Metadata-Version: 2.4
Name: smallgenomeutilities
Version: 0.5.1
Summary: A collection of scripts that are useful for dealing with viral RNA NGS data.
Author-email: David Seifert <david.seifert@bsse.ethz.ch>, Susana Posada Cespedes <susana.posada@bsse.ethz.ch>, Ivan Topolsky <ivan.topolsky@sib.swiss>, Lara Fuhrmann <lara.fuhrmann@bsse.ethz.ch>, Matteo Carrara <carrara@nexus.ethz.ch>, Michal Okoniewski <michal.okoniewski@gmail.com>, "Gordon J. Köhn" <gordon.koehn@dbsse.ethz.ch>
Maintainer-email: Ivan Topolsky <ivan.topolsky@sib.swiss>, "Gordon J. Köhn" <gordon.koehn@dbsse.ethz.ch>, Matteo Carrara <carrara@nexus.ethz.ch>
License-Expression: GPL-2.0-or-later
Project-URL: Repository, https://github.com/cbg-ethz/smallgenomeutilities
Keywords: NGS,SAM,BAM,CRAM,HIV-1,SARS-CoV-2,alignment
Classifier: Development Status :: 3 - Alpha
Classifier: Topic :: Scientific/Engineering :: Bio-Informatics
Classifier: Topic :: Utilities
Classifier: Programming Language :: Python :: 3
Classifier: Programming Language :: Python :: 3.7
Classifier: Programming Language :: Python :: 3.8
Classifier: Programming Language :: Python :: 3.9
Classifier: Programming Language :: Python :: 3.10
Requires-Python: >=3.7
Description-Content-Type: text/x-rst
License-File: LICENSE
Requires-Dist: biopython==1.83
Requires-Dist: bcbio-gff
Requires-Dist: pysam>=0.23
Requires-Dist: pysamstats
Requires-Dist: pandas
Requires-Dist: numpy
Requires-Dist: scipy
Requires-Dist: scikit-learn
Requires-Dist: matplotlib
Requires-Dist: progress
Requires-Dist: pyyaml
Requires-Dist: more-itertools
Provides-Extra: test
Requires-Dist: pytest; extra == "test"
Dynamic: license-file

####################
smallgenomeutilities
####################


.. image:: https://img.shields.io/conda/dn/bioconda/smallgenomeutilities.svg?label=Bioconda
   :alt: Bioconda package
   :target: https://bioconda.github.io/recipes/smallgenomeutilities/README.html
.. image:: https://quay.io/repository/biocontainers/smallgenomeutilities/status
   :alt: Docker container
   :target: https://quay.io/repository/biocontainers/smallgenomeutilities
.. image:: https://github.com/cbg-ethz/smallgenomeutilities/actions/workflows/main.yaml/badge.svg
   :alt: Tests
   :target: https://github.com/cbg-ethz/smallgenomeutilities/actions/workflows/main.yaml

The smallgenomeutilities are a collection of scripts that is useful for dealing and manipulating NGS data of small viral genomes. They are written in Python 3 with a small number of dependencies.

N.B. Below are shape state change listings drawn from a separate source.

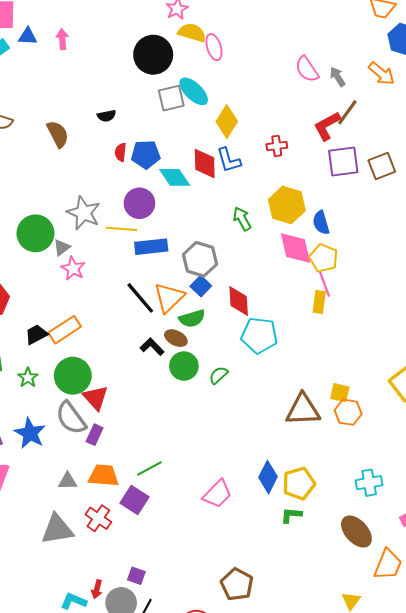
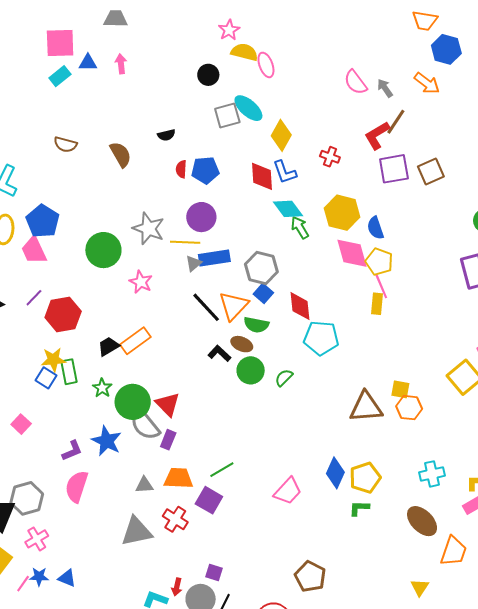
black circle: (153, 55) -> (208, 75), size x0.6
red cross: (277, 146) -> (330, 157), turned 30
cyan diamond: (175, 177) -> (288, 209), moved
gray triangle: (62, 247) -> (194, 263), moved
green semicircle: (192, 319) -> (256, 325), turned 30
green circle: (73, 376) -> (133, 402), moved

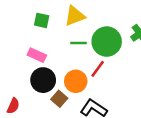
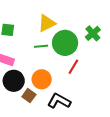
yellow triangle: (75, 16) -> (47, 23), moved
red line: (98, 69) -> (73, 67), moved

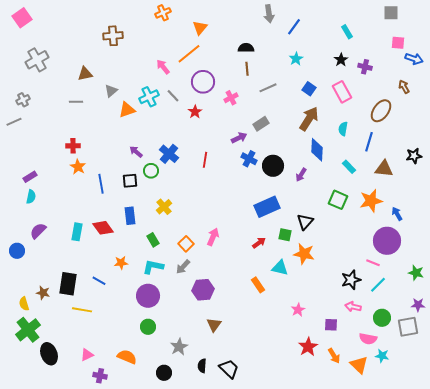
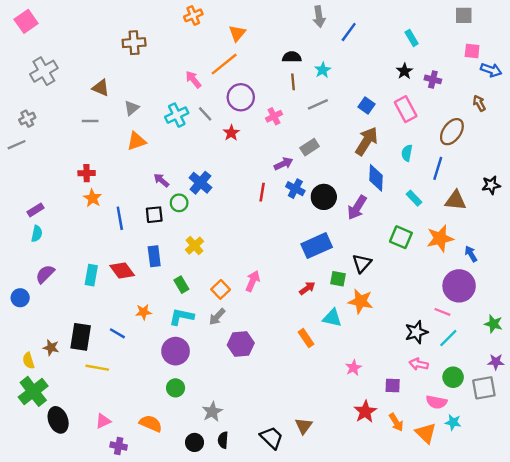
cyan star: (296, 59) -> (323, 70), moved
brown triangle: (85, 74) -> (101, 88), turned 35
orange triangle: (127, 110) -> (136, 141), moved
red line: (205, 160) -> (262, 192), moved
purple arrow: (301, 175) -> (357, 208), size x1.5
brown triangle: (214, 325) -> (304, 426), moved
black semicircle: (202, 366) -> (223, 440), moved

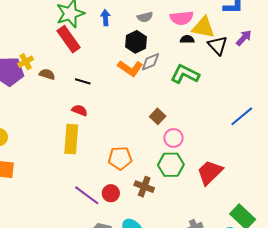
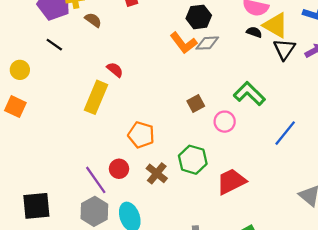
green L-shape: (185, 74) -> (249, 94), moved
black line: (83, 81) -> (54, 45), moved
blue line: (242, 116) -> (285, 133), turned -30
pink circle: (173, 138) -> (225, 122), moved
purple line: (87, 195) -> (96, 180), moved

The smallgenomeutilities are part of the `V-pipe workflow for analysing NGS data of short viral genomes <https://github.com/cbg-ethz/V-pipe>`_.


************
Dependencies
************

You can install these python modules either using pip or `bioconda <https://bioconda.github.io/>`_:

- biopython
- bcbio-gff
- numpy
- pandas
- progress
- pysam
- pysamstats
- sklearn
- matplotlib
- progress
- pyyaml
- more_itertools

In addition to the modules, frameshift_deletions_checks currently requires `mafft <https://mafft.cbrc.jp/alignment/software/>`_ being installed -- it is also `available on bioconda <https://bioconda.github.io/recipes/mafft/README.html>`_.


************
Installation
************

The recommended way to install the smallgenomeutilities is using the `bioconda package <https://bioconda.github.io/recipes/smallgenomeutilities/README.html>`_:

.. code-block:: bash

   mamba install smallgenomeutilities


Another possibility is using pip:

.. code-block:: bash

   # install from the current directory
   pip install --editable .

   # install from GitHub
   pip install git+https://github.com/cbg-ethz/smallgenomeutilities.git

   # install from Pypi
   pip install smallgenomeutilities


************************
Description of utilities
************************

aln2basecnt
-----------
extract base counts and coverage information from a single alignment file

compute_mds
-----------
Compute multidimensional scaling for visualizing distances among reconstructed haplotypes.

convert_qr
----------
Convert QuasiRecomb output of a transmitter and recipient set of haplotypes to a combined set of haplotypes, where gaps have been filtered. Optionally translate to peptide sequence.

convert_reference
-----------------
Perform a genomic liftover. Transform an alignment in SAM or BAM format from one reference sequence to another. Can replace `M` states by `=`/`X`.

coverage
--------
Calculate average coverage for a target region on a different contig.

coverage_depth_qc
-----------------
Computes 'fraction of genome covered a depth' QC metrics from coverage TSV files (made by aln2basecnt, samtools depth, etc.)

coverage_stats
--------------
Calculate average coverage for a target region of an alignment.

extract_consensus
-----------------
Build consensus sequences including either the majority base or the ambiguous bases from an alignment (BAM) file.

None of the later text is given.